Besides being a disgusting habit at the o'devours table, the term "double dipping" can also refer to unfair pricing schemes that charge customers two separate fees for one product. It's very similar to micro-transactions in that the seller is splitting the actual cost of a product so that the buyer doesn't feel as if they are spending as much. I've also heard it mentioned recently when referring to MMO's that run multiple payment schemes. Usually, this occurs when a game charges a monthly subscription and also has a healthy micro-transaction market on the side. While most players aren't forced to to pay the two different fees there are advantages to for those who do.

I had been looking into Wizard101 recently since it was one of the few MMOs I had seen which used a collectible card game for combat. While this makes some of the battles much longer then other combat systems it also introduces a layer of strategy missing from most MMORPGs. However, I had been reluctant to try the game since I was dreading that the game would adopt a payment system of selling virtual booster packs of cards. If anyone has experience with real world trading card games then you know how expensive this payment method can get for the players. Even worse it gives a competitive edge to those willing to pour more money into the game.

I was relieved when I found out that Wizard101 would use a standard subscription model and only charge 10$ a month. It had even setup a free tier where a small portion of the game world was free to play. Unfortunately, the good news ends there since Wizard101 also uses a micro-transaction system which allows the purchase of a special currency called crowns.
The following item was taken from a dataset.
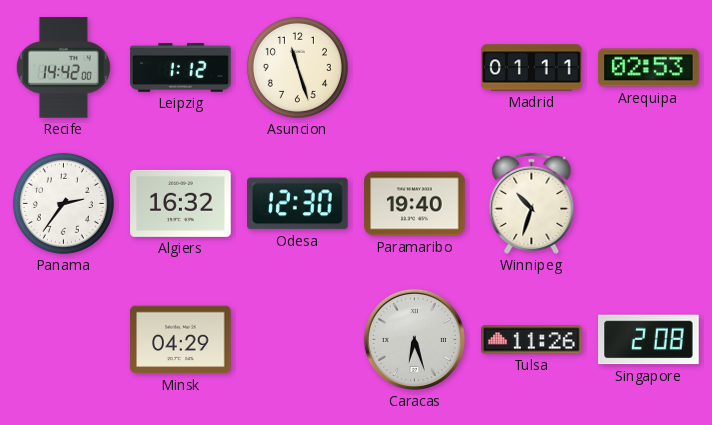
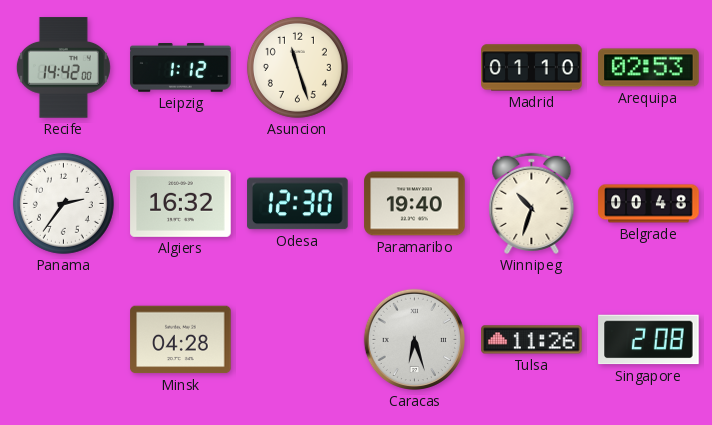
Madrid: 01:11 -> 01:10
Belgrade: none -> 00:48
Minsk: 04:29 -> 04:28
I'm not 100% against the idea of micro-transactions in a game as long as they aren't structured to give an advantage to players with more money. I think certain items like non-combat pets or special particle effects are fine if people want to add a status symbol to their avatar. However, the crowns in the game can be used to buy armor sets with stats on them. That's just makes me feel a bit uncomfortable with the game since developers could balance additional content around buying crowns.

This "double dipping" isn't just a problem with MMOs exploring new payment models either. If you look at large game companies like EA they are effectively using DRM controls to potentially double dip their customers. I have a couple classic games like Master of Orion 2 and Command and Conqueror which I have probably installed 15-20 times since I first purchased them. Sometimes it was because I bought a new computer, but other times it was because I had removed the program to make room on my PC. While storage space as increased greatly on modern computers so has the size of media files. It's not unrealistic to think that gamers might uninstall a game to make room on their machines and then want to reinstall it at a later date.
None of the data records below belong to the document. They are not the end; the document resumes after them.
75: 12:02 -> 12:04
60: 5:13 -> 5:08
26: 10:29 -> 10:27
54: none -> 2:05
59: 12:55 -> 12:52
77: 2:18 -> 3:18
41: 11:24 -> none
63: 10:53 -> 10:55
I know I've been stuck on the DRM issue in Spore for two days now, but I think it has chilling implications for the entire PC market as a whole. After all if invasive DRM controls become standard I sure we'll eventually see them appearing in MMOs. But wait MMOs are subscription based, why would a company need to put DRM into one? Well you have to admit that some companies think they lose money when family members or room mates share accounts. DRM could easily limit gamers so that a MMO could only be patched onto one machine. After all most workplaces are required to have separate licenses for a single employee's laptop and desktop. It makes perfect sense to most corporate entities that the same logic should apply to game software. After all if a single company can convince people to re-buy a game after every three installs it's only a matter of time before they all start doing it. Except Stardock, those guys kick ass.

2 comments:

brenda said...

You should realize that Wizard 101 is a non-competitive environment. With no guilds, generic names you choose from a list, automatic grouping and so on, absolutely nobody knows or cares what kind of gear you have. There are no real goals in the game than having fun playing the card game.
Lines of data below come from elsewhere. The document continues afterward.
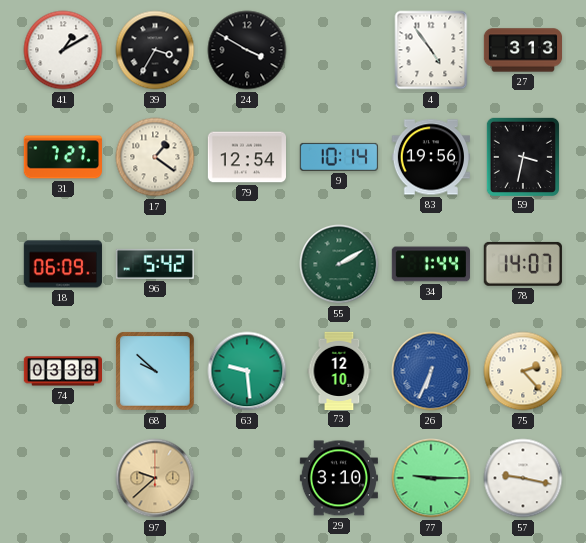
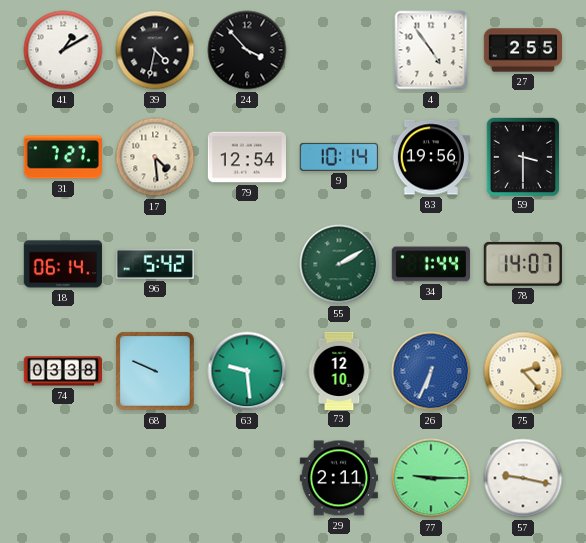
39: 3:35 -> 4:32
24: 3:50 -> 3:53
27: 3:13 -> 2:55
17: 1:21 -> 4:29
59: 3:32 -> 3:30
18: 06:09 -> 06:14
68: 9:52 -> 9:49
97: 9:38 -> none
29: 3:10 -> 2:11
The uber gear does help somewhat, but the only person who knows that it helped at all, is the wearer. It does make you somewhat better at soloing, but not game-shakingly so.

Jon said...

From all descriptions though it seems like the end game content is progressively more difficult compared to the earlier levels.

I was thinking that the purchase of crown armor sets might be a sort of crutch to make the end game more accessible. This would be especially true if the average player in the game tends to play cards randomly and needs uber gear to make up for a lack of understanding about the combat system.

I'll probably pick the game up eventually since it has such an awesome fashion sense though.